FABLab is the place to be

Published on April 22nd, 2013
FABLab is the place to be

Got an Innovative Idea you want to try?

The HIP2B2 3M Innovation Challenge supported by TIA is around the corner and your mind is already swimming with ideas but you don’t know what to do with them…

We found out about FabLabs and chatted to Lindi Mophuti, the SA FabLabs Coordinator to find out more information for you.

What is a FabLab and where did the idea of a FabLab come from?

FabLab, or Fabulous Laboratory as some call it, is an abbreviation of Fabrication Laboratory. FabLabs are a state-of-the-art resource venues where crafters and designers have access to advanced desktop manufacturing equipment so they can build just about anything from inexpensive and readily available materials.

A program at the Massachusetts Institute of Technology (MIT) Centre for Bits and Atoms (CBA) investigated how to compute to fabricate, and this resulted in various projects in the media lab of emerging technologies to digitise fabrication.

Through the National Science Foundation (NSF) grant, CBA invested in an educational outreach component by taking a slice of their laboratory research and selected a few digital fabrication tools. They called this outreach programme the Fabrication Laboratory (FabLab).

How does the FabLab work?

The FabLab is a hands-on laboratory that provides the technology to let people build just about anything from inexpensive and readily available materials and focuses on manufacturing of the total product. We are talking from design, fabrication, testing, debugging, monitoring and analyses, to documentation of the process. The process is then shared with users at other 150 FabLabs worldwide. The FabLab also teaches critical skills in computing, electronics, programming and CAD /CAM fabrication techniques, which is internationally recognised.


What are some of the exciting projects that came out of a FabLab?

Success stories from FabLabs testify to originality and inventiveness that have seen solutions to community problems.

An unemployed young man realised that most stores in his area were throwing away unused cardboard boxes. This stimulated him to make various furniture using recycled cardboard boxes. He then visited the Kimberley FabLab with the intention of using recycle cardboard boxes to make furniture using the CNC router available in the FabLab. He aspired to starting his own small enterprise focusing on recyclable furniture.

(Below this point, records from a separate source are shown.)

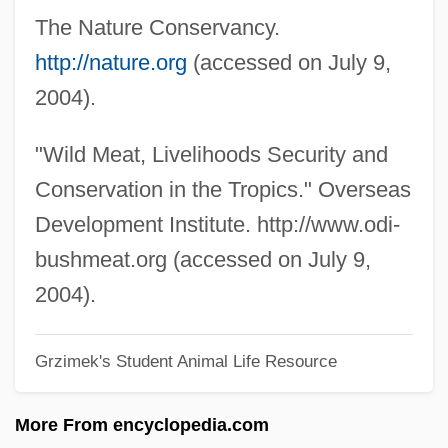
The Nature Conservancy.
Even Parity
http://nature.org
(accessed on July 9,
Even Money
2004).
Even Ha-To'im
Even Cowgirls Get The Blues
"Wild Meat, Livelihoods Security and
Even Angels Fall
Conservation in the Tropics." Overseas
Even And Odd
Development Institute. http://www.odi-
Evelyn, Mary (1665–1685)
bushmeat.org (accessed on July 9,
Evelyn, Judith (1913–1967)
2004).
Evelyn Prentice
Grzimek's Student Animal Life Resource
Evelyn M. Nelson
Evelyn Hooker
More From encyclopedia.com
Evelyn Cheesman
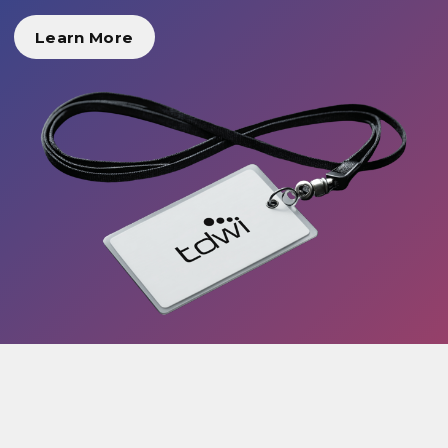
Learn More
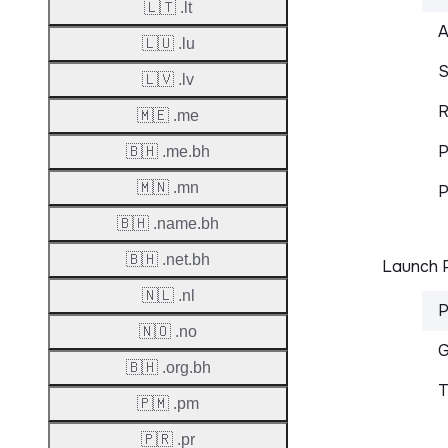
🇱🇹 .lt
A
🇱🇺 .lu
S
🇱🇻 .lv
R
🇲🇪 .me
P
🇧🇭 .me.bh
🇲🇳 .mn
P
🇧🇭 .name.bh
🇧🇭 .net.bh
Launch P
🇳🇱 .nl
P
🇳🇴 .no
G
🇧🇭 .org.bh
T
🇵🇲 .pm
🇵🇷 .pr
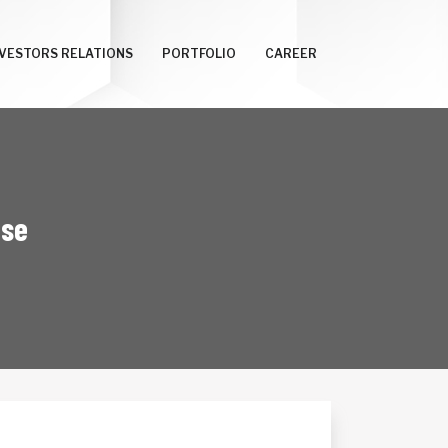
NVESTORS RELATIONS
PORTFOLIO
CAREER
ise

Various FabLab users visited the Free State FabLab with the aim of creating amazing luminaries and lighting systems intended for residential lighting. These were to be entered into the 2012 Eskom Energy Efficient Lighting Design Competition. The Free State FabLab assisted almost 50 users over a few months to fabricate their entries and improve their designs.

Who gets to use FabLabs and what are the requirements?

The FabLab may be used by anyone of any age group, no qualifications are required.

What support is available for users at the FabLabs?

Users are guided through the FabLab induction workshop on the process of digital fabrication. Once a person has done a particular product/ project he/ she intends to commercialise, they are linked to the relevant organisations that can assist with aspects of patenting, funding, enterprise development, etc.

For schools, we realised that being able to spend time in a high-tech rapid-prototyping environment could potentially be a career changing opportunity for many learners and that is why we also have FabKids.

Where can one find a FabLab?

There are currently 7 fixed FabLabs and one Mobile FabLab in South Africa; each attached to a host organisation. The location of the fixed FabLabs are indicated in the map below.

For you, what is the highlight of working with FabLabs?

My highlight is witnessing the excitement generated when young boys and girls are experiencing the FabLabs for the first time, learning all the processes and having to leave the lab with a fabricated product.

The smile on their faces – a sense of empowerment and achievement in saying “I did this on my own” is priceless; and for me – I feel like I am doing my bit and planting seeds which I see growing right before my eyes.